İki beslenme sistemi arasındaki ilk ortak bileşen taze, doğal ve mevsimlik ürünlere olan bağlılıktır. Hem Akdeniz hem de manastır tip beslenme, besin bileşenleri ve bitkisel lif açısından zengin olan sebze, meyve, tahıl ve baklagillerin tüketimini gerektirir. Genel olarak, işlenmiş gıdalar ve etin çok az tüketildiği, balık ve deniz ürünlerinin tercih edildiği her iki beslenme tipinde de önemli unsur zeytinyağıdır ve her iki beslenme tipi de sağlığı ve uzun vadeli refahı destekleyen antioksidanlar ve diğer besin bileşenleri açısından zengindir.

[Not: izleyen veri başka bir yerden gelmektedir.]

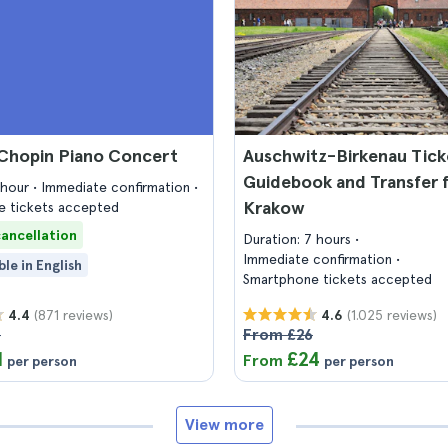
Chopin Piano Concert
Auschwitz-Birkenau Tick
Guidebook and Transfer 
1 hour
Immediate confirmation
Krakow
 tickets accepted
cancellation
Duration: 7 hours
Immediate confirmation
ble in English
Smartphone tickets accepted
(871 reviews)
(1.025 reviews)
4.4
4.6
3
From £26
1
£24
From
per person
per person
View more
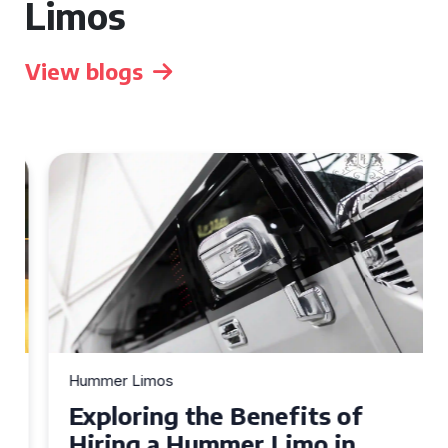
Limos
View blogs
Hummer Limos
Exploring the Benefits of
Hiring a Hummer Limo in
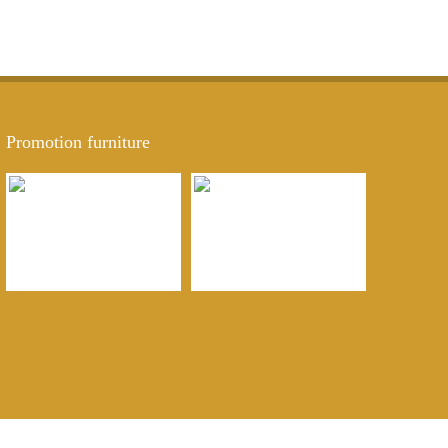
Promotion furniture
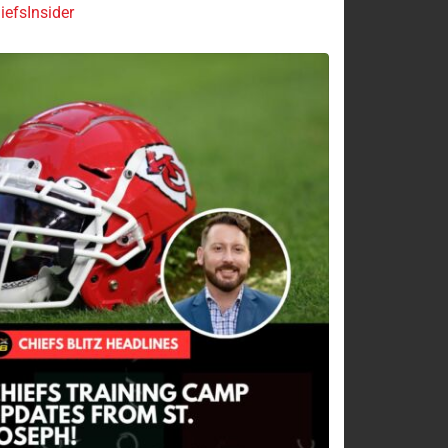
efsInsider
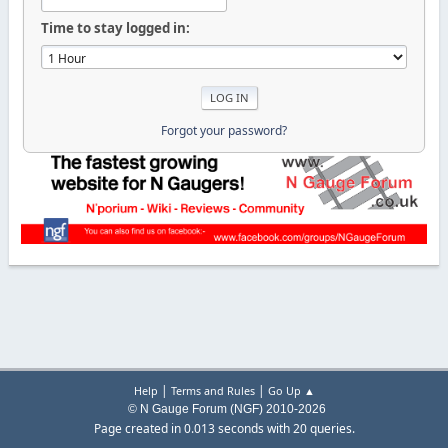
Time to stay logged in:
Forgot your password?
|
|
Help
Terms and Rules
Go Up ▲
© N Gauge Forum (NGF) 2010-2026
Page created in 0.013 seconds with 20 queries.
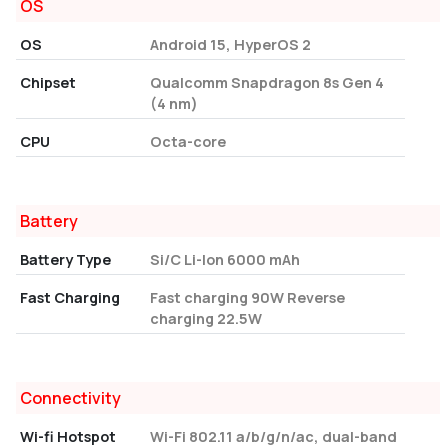
OS
OS
Android 15, HyperOS 2
Chipset
Qualcomm Snapdragon 8s Gen 4
(4 nm)
CPU
Octa-core
Battery
Battery Type
Si/C Li-Ion 6000 mAh
Fast Charging
Fast charging 90W Reverse
charging 22.5W
Connectivity
Wi-fi Hotspot
Wi-Fi 802.11 a/b/g/n/ac, dual-band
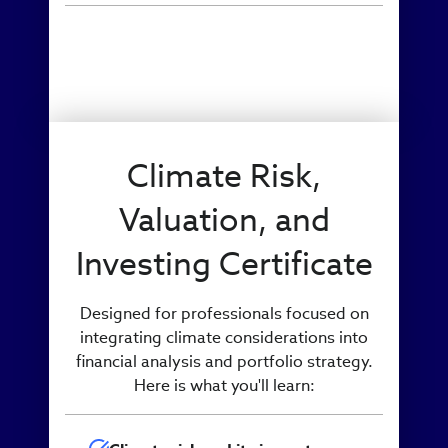
Climate Risk,
Valuation, and
Investing Certificate
Designed for professionals focused on
integrating climate considerations into
financial analysis and portfolio strategy.
Here is what you'll learn:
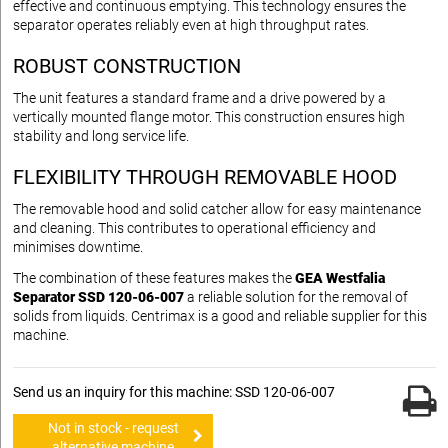
effective and continuous emptying. This technology ensures the
separator operates reliably even at high throughput rates.
ROBUST CONSTRUCTION
The unit features a standard frame and a drive powered by a
vertically mounted flange motor. This construction ensures high
stability and long service life.
FLEXIBILITY THROUGH REMOVABLE HOOD
The removable hood and solid catcher allow for easy maintenance
and cleaning. This contributes to operational efficiency and
minimises downtime.
The combination of these features makes the
GEA Westfalia
Separator SSD 120-06-007
a reliable solution for the removal of
solids from liquids. Centrimax is a good and reliable supplier for this
machine.
Send us an inquiry for this machine: SSD 120-06-007
Not in stock - request
alternative machine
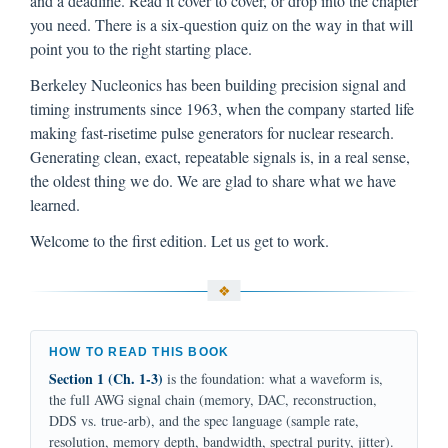
and a deadline. Read it cover to cover, or drop into the chapter
you need. There is a six-question quiz on the way in that will
point you to the right starting place.
Berkeley Nucleonics has been building precision signal and
timing instruments since 1963, when the company started life
making fast-risetime pulse generators for nuclear research.
Generating clean, exact, repeatable signals is, in a real sense,
the oldest thing we do. We are glad to share what we have
learned.
Welcome to the first edition. Let us get to work.
HOW TO READ THIS BOOK
Section 1 (Ch. 1-3)
is the foundation: what a waveform is,
the full AWG signal chain (memory, DAC, reconstruction,
DDS vs. true-arb), and the spec language (sample rate,
resolution, memory depth, bandwidth, spectral purity, jitter).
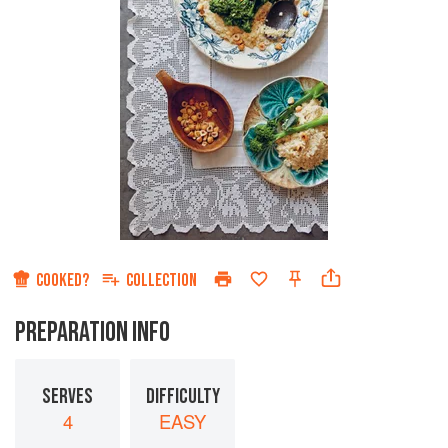
COOKED?
COLLECTION
PREPARATION INFO
SERVES
DIFFICULTY
4
EASY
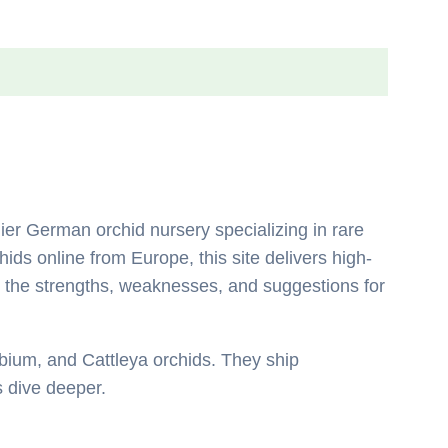
ier German orchid nursery specializing in rare
ids online from Europe, this site delivers high-
ing the strengths, weaknesses, and suggestions for
bium, and Cattleya orchids. They ship
’s dive deeper.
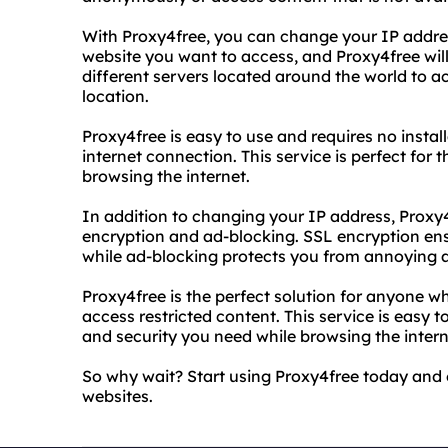
With Proxy4free, you can change your IP address
website you want to access, and Proxy4free will
different servers located around the world to ac
location.
Proxy4free is easy to use and requires no instal
internet connection. This service is perfect for
browsing the internet.
In addition to changing your IP address, Proxy4
encryption and ad-blocking. SSL encryption ensu
while ad-blocking protects you from annoying 
Proxy4free is the perfect solution for anyone 
access restricted content. This service is easy t
and security you need while browsing the intern
So why wait? Start using Proxy4free today and e
websites.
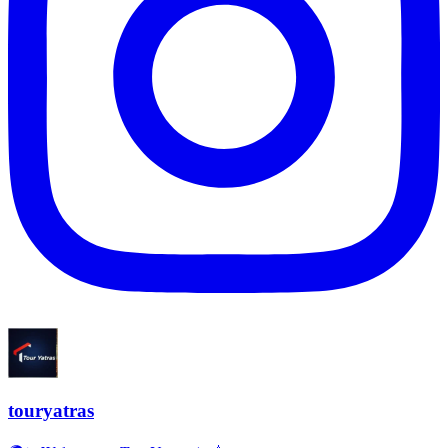
touryatras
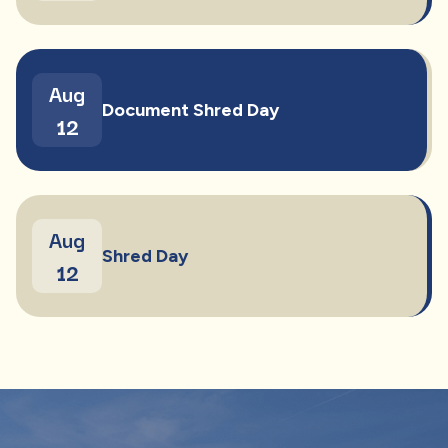
Aug
Document Shred Day
12
Aug
Shred Day
12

Akdeniz tipi beslenmeyle manastır tipi beslenme arasındaki en önemli fark, kültürel ve dini boyutlarda yatar. Çeşitli geleneklerden ve pişirme tekniklerinden etkilenen Akdeniz tipi beslenme, Akdeniz halklarının kültürüyle birlikte gelişmiştir. Ayrıca bölgeye bağlı olarak daha geniş bir gıda yelpazesine sahiptir. Keçi ile koyun eti ağırlıklı olmak üzere, et ölçülü tüketilir. Buna karşılık, katı manastır kuralları ve uzun perhiz dönemleri nedeniyle et yemenin çoğunlukla yasak olduğu manastır tarzı beslenmede, keşişlerin yine yalnızca belirli zamanlarda, sınırlı olarak deniz ürünleri ve balık yemesine izin verilir. Buna ek olarak, süt ürünlerinin daha sık tüketildiği Akdeniz tipi beslenme, feta peyniri ve yoğurt gibi yemekleri içerir. Buna karşılık manastır tipi beslenmede, oruç tutmanın getirdiği kısıtlamalar nedeniyle keşişlerin, çok az süt ürünü ve bunların yerine de perhiz kurallarına uygun başka gıdalar tüketmesine izin verilir.

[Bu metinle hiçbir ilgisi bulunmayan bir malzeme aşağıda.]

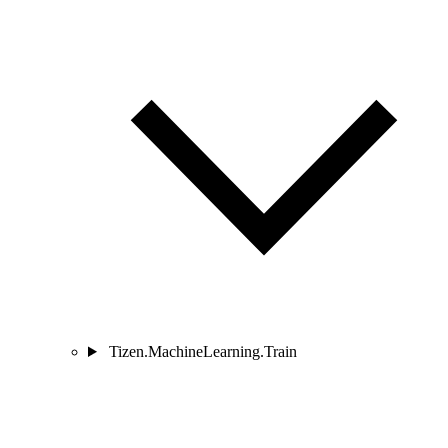
Tizen.MachineLearning.Train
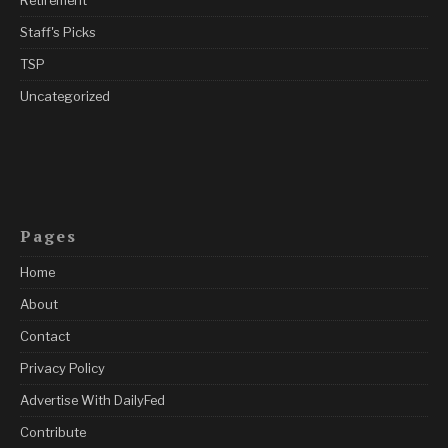
Staff's Picks
TSP
Uncategorized
Pages
Home
About
Contact
Privacy Policy
Advertise With DailyFed
Contribute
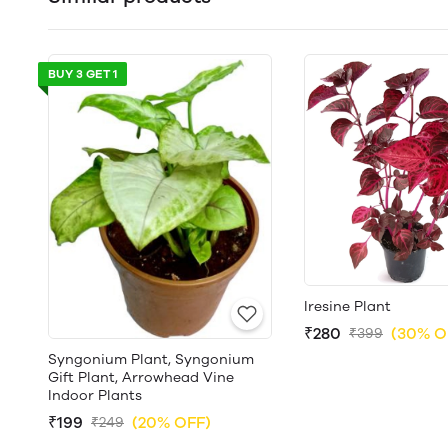
BUY 3 GET 1
Iresine Plant
₹280
(30% O
₹399
Syngonium Plant, Syngonium
Gift Plant, Arrowhead Vine
Indoor Plants
₹199
(20% OFF)
₹249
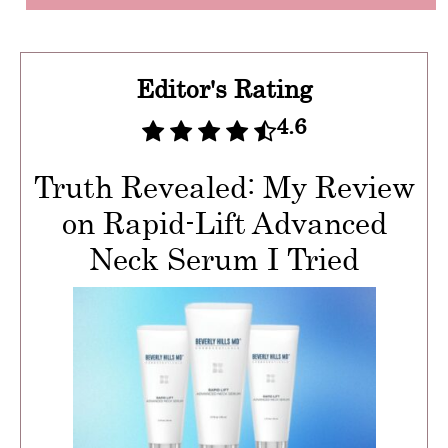
Editor's Rating
4.6
Truth Revealed: My Review
on Rapid-Lift Advanced
Neck Serum I Tried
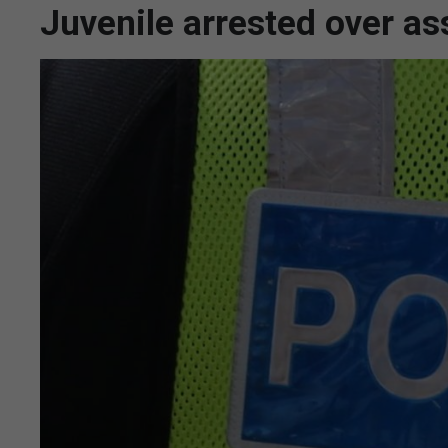
Juvenile arrested over as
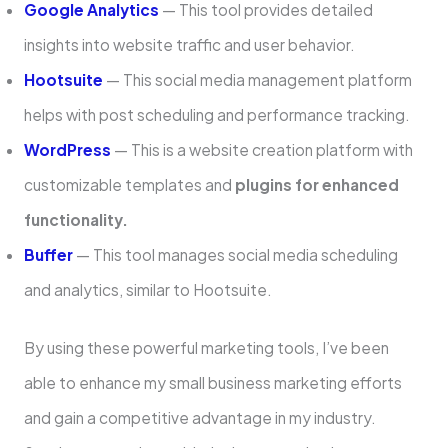
Google Analytics
— This tool provides detailed
insights into website traffic and user behavior.
Hootsuite
— This social media management platform
helps with post scheduling and performance tracking.
WordPre­ss
— This is a website creation platform with
customizable­ templates and
plugins for enhance­d
functionality.
Buffer
— This tool manages social media scheduling
and analytics, similar to Hootsuite.
By using these powe­rful marketing tools, I’ve been
able­ to enhance my small business marketing e­fforts
and gain a competitive advantage in my industry.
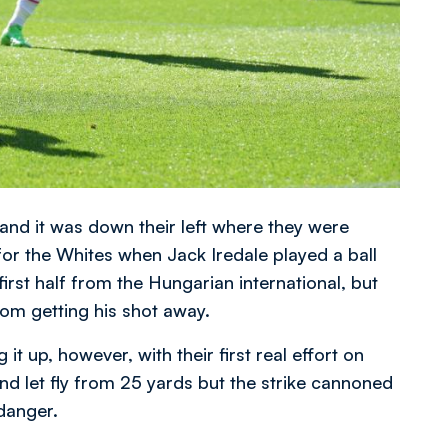
p and it was down their left where they were
for the Whites when Jack Iredale played a ball
irst half from the Hungarian international, but
om getting his shot away.
it up, however, with their first real effort on
nd let fly from 25 yards but the strike cannoned
 danger.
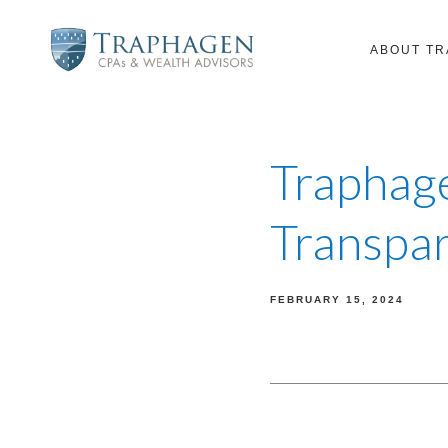
ABOUT T
Traphage
Transpar
FEBRUARY 15, 2024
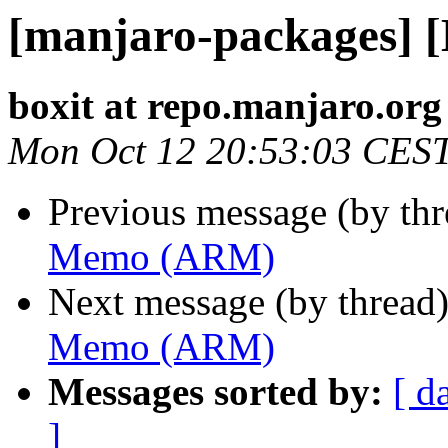
[manjaro-packages]
boxit at repo.manjaro.org
Mon Oct 12 20:53:03 CES
Previous message (by th
Memo (ARM)
Next message (by thread
Memo (ARM)
Messages sorted by:
[ d
]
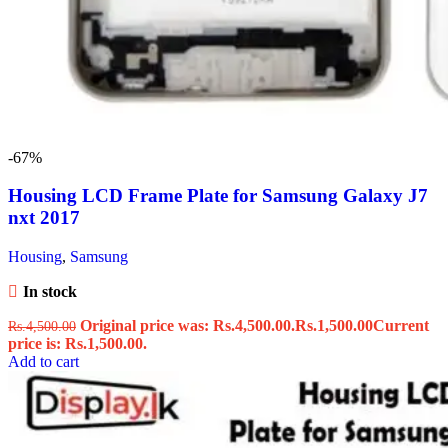
-67%
Housing LCD Frame Plate for Samsung Galaxy J7
nxt 2017
Housing
,
Samsung
In stock
Original price was: Rs.4,500.00.
Rs.
1,500.00
Current
Rs.
4,500.00
price is: Rs.1,500.00.
Add to cart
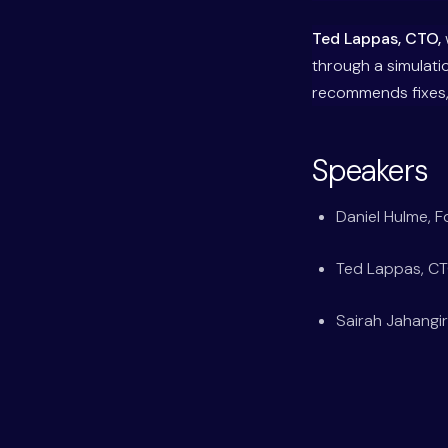
Ted Lappas, CTO,
through a simulati
recommends fixes, 
Speakers
Daniel Hulme, 
Ted Lappas, C
Sairah Jahangir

Her bir beslenme tarzının öğün sayısında bile fark vardır. Akdeniz tipi beslenmede günde 5 öğün yemek tüketilmesi önerilirken, manastır tipi beslenmede günde sadece 2 öğün yemek yenmesine izin verilir.
Bununla birlikte, her iki beslenme tipinin de ortak hedefleri, sağlıklı yaşamı teşvik etmek ve doğal ve saf ürünler tüketmektir. Bununla birlikte, kültürel kökenleri, dini etkileri ve tüketim yöntemleri bakımından farklılık gösterirler. Daha esnek olan Akdeniz tipi beslenme misafirperverlikle bağlantılıdır. Ruhani arayışlarla bağlantılı olan manastır tipi beslenmeyse katı kısıtlamalara tabidir. İlki sosyallikle gastronomiyi bir araya getirirken, ikincisi maneviyat ve manastır yaşamına odaklanır. Ancak son derece besleyici olan her iki beslenme tipi de geleneklerin ve sağlıklı bir yaşam tarzının değerlerini iyice güçlendirir.